Turbid Media
Turbid Media
media in which light scattering by constituent or generated irregular (randomly distributed) optical nonuniformities is of significant intensity. Scattering in turbid media leads to a change in the initial direction of the light irradiating the media. The disruption of optical uniformity of a medium is expressed in the nonuniformity of the index of refraction n throughout the medium. Optical nonuniformities in turbid media are often defects in the structure of the substance or inclusions of one substance within another with a different n (fog, smoke, suspensions, emulsions, colloidal solutions, and frosted glass). In other cases, turbid media may be pure substances in which the density, concentration (in solutions), and optical anisotropy, which is caused primarily by molecular orientation, experience brief deviations from a mean value (fluctuations), resulting in variations of n within a large number of microvolumes (for example, critical opalescence). Such deviations occur upon random thermal motion of particles in the microvolumes of the medium.

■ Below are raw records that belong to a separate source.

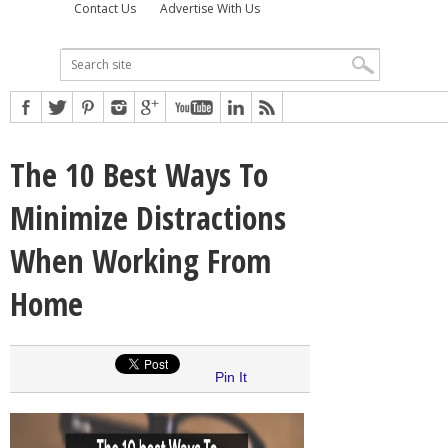
Contact Us
Advertise With Us
The 10 Best Ways To
Minimize Distractions
When Working From
Home
Pin It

A light wave incident on a turbid medium may be scattered consecutively by a number of optical nonuniformities before leaving the medium. The number of such consecutive scatterings is called the scattering multiplicity. In the general case, the “glow” of turbid media consists of waves with differing scattering multiplicities. Single scattering is observed only for a low optical thickness τ of the turbid medium (τ ≦ 0.1). The scattering frequency increases with an increase in τ (the probability of irradiation of each optical nonuniformity by light that has already been scattered by other nonuniformities increases). Turbid media in which light is singly scattered (or the component of multiple scattering is low) include pure water in layers of moderate thickness (up to a few dozen meters). Examples of turbid media with predominantly multiple scattering (called highly turbid media) are dense clouds and fogs. The optical properties of these two classes of turbid media differ significantly. In dense clouds, the optical properties are determined by the relative index of refraction and the size of the optical nonuniformities (more precisely, by the ratio of the size to the wavelength of the scattered radiation), the shape of the nonuniformities, and the number of nonuniformities per unit volume. Light scattering in highly turbid media is caused not only by structure but also by such “external” factors as the length and the shape and nature of the boundary of the medium as a whole.
The problem of light scattering in highly turbid media of great optical thickness is dealt with in the theory of radiation transfer.
REFERENCES
Landsberg, G. S. Optika, 4th ed. Moscow, 1957. (Obshchii kurs fiziki. vol. 3.)Shifrin, K. S. Rasseianie sveta ν mutnoi srede. Moscow-Leningrad, 1951.
Hulst, H. van de. Rasseianie sveta malymi chastitsami. Moscow, 1961. (Translated from English.)